RECORDS SUPPLIED Block Start

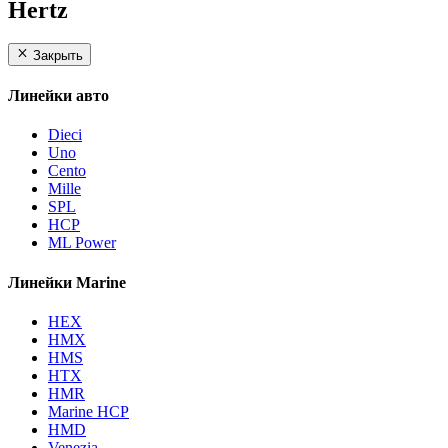
Hertz
Закрыть
Линейки авто
Dieci
Uno
Cento
Mille
SPL
HCP
ML Power
Линейки Marine
HEX
HMX
HMS
HTX
HMR
Marine HCP
HMD
Venezia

RECORDS SUPPLIED Block End

ABOUT THIS TASK ::
Could the entries be output exactly as written, but without their images?

WRITTEN SOLUTION ::
Hertz
Закрыть
Линейки авто
Dieci
Uno
Cento
Mille
SPL
HCP
ML Power
Линейки Marine
HEX
HMX
HMS
HTX
HMR
Marine HCP
HMD
Venezia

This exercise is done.